After promoting three police officers accused of domestic abuse in 2007, Mayor Luke Ravenstahl has sometimes been accused of ignoring the problem.
No one's saying that now. If anything, say experts, his first draft of a citywide domestic-violence policy might need to focus a bit less on abusers -- and more on victims.
During the promotions uproar, Ravenstahl announced a "zero tolerance" domestic-abuse policy for police. When one of those officers, Sgt. Eugene Hlavac, was brought up on a similar allegation late last year anyway, Ravenstahl fired him -- and announced plans to apply the policy city-wide.
In a Jan. 7 statement, Ravenstahl spoke of a duty to ensure that "residents feel safe in the presence of all city employees," he said, "be it an officer, a Citiparks employee ... or a snowplow-truck operator." Introduced to Pittsburgh City Council on Jan. 20, the new "zero tolerance" policy would apply to every employee, "whether sworn or civilian."
Domestic-violence advocates and researchers, who have been meeting with the administration, commend Ravenstahl for proposing the measure.
"The mayor is really telling us, 'We want to have an ordinance that makes sense and is workable,'" says Patricia Cluss.
Cluss heads up a new domestic-violence initiative called Standing Firm, a fledgling effort to get employers to take note of domestic-abuse issues among their employees. Ravenstahl's initiative, she says, might inspire other employers to craft policies, too. Currently, Cluss knows of only two local employers who have done so: UPMC and the National Council of Jewish Women.

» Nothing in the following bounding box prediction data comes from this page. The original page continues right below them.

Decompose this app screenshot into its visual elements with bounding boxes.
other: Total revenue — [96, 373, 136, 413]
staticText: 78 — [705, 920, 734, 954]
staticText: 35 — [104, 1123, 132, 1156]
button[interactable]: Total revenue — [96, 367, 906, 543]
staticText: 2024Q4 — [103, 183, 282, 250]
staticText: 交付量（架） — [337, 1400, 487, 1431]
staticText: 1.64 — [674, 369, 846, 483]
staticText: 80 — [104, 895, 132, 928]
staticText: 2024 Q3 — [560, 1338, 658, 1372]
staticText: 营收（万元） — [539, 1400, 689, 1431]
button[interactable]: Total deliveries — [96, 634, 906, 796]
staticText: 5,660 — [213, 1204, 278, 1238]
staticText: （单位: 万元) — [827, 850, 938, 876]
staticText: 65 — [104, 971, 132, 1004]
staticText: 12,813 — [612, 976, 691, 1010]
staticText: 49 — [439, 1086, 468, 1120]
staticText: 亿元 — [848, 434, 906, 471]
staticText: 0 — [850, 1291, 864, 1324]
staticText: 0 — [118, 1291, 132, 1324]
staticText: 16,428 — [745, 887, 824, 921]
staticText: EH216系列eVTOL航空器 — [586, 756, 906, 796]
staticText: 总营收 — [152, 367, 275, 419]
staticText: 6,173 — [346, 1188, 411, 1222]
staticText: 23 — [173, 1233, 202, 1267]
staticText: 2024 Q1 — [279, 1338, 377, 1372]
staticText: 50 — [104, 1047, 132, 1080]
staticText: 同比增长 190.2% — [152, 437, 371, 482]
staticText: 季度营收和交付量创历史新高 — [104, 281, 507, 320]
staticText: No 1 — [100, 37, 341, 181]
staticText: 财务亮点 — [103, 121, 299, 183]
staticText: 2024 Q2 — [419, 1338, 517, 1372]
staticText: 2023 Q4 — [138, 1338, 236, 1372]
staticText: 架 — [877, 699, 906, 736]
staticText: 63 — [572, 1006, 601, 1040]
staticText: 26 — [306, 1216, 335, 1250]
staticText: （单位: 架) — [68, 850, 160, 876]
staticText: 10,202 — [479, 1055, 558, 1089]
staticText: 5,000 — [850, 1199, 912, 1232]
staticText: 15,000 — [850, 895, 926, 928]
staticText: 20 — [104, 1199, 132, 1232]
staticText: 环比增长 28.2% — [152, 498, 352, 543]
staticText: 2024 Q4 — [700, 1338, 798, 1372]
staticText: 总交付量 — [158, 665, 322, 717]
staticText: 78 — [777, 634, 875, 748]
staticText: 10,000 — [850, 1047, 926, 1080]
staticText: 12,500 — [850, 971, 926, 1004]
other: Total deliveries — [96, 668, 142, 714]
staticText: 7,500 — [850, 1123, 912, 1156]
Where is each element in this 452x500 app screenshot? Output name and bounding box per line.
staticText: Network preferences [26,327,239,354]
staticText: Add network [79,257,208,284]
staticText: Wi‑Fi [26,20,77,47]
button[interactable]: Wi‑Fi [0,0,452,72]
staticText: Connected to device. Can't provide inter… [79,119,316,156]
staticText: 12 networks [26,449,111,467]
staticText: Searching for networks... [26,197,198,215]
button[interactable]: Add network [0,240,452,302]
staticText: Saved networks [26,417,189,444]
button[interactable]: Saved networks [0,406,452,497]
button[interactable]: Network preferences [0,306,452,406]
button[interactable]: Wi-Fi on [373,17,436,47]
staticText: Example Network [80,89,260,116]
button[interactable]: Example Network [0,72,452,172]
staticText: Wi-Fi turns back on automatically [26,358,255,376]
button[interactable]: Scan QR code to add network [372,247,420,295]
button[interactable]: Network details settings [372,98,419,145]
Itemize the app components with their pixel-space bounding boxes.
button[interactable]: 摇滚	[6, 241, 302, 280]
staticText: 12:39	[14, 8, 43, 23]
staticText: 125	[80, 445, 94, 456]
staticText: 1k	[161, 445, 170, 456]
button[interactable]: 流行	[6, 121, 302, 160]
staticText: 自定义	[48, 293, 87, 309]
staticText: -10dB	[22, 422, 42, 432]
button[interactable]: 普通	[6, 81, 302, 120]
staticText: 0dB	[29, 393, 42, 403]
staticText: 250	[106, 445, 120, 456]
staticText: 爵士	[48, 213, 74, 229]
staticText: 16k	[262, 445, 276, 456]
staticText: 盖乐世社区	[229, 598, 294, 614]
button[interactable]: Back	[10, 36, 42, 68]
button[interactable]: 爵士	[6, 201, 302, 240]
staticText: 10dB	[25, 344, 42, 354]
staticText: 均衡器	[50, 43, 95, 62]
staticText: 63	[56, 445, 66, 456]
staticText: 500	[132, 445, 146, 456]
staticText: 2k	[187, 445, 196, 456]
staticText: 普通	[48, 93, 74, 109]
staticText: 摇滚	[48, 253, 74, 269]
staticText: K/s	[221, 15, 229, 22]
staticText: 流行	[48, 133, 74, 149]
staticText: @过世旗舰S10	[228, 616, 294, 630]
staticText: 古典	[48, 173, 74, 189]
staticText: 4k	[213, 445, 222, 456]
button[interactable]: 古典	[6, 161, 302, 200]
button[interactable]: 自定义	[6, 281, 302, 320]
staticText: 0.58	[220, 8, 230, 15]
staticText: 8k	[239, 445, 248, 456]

Ravenstahl's four-page bill envisions creating an Employee Domestic Violence Review Board to review incidents of domestic violence involving city workers, in hopes of recommending training procedures and other policies to eliminate it.
"All department heads must establish and follow procedures for handling acts of domestic violence committed by their employees." If, for example, an employee is charged with domestic abuse, or is the subject of a Protection From Abuse order (PFA), the city's law, personnel and public-safety departments "shall be consulted immediately regarding continued employment."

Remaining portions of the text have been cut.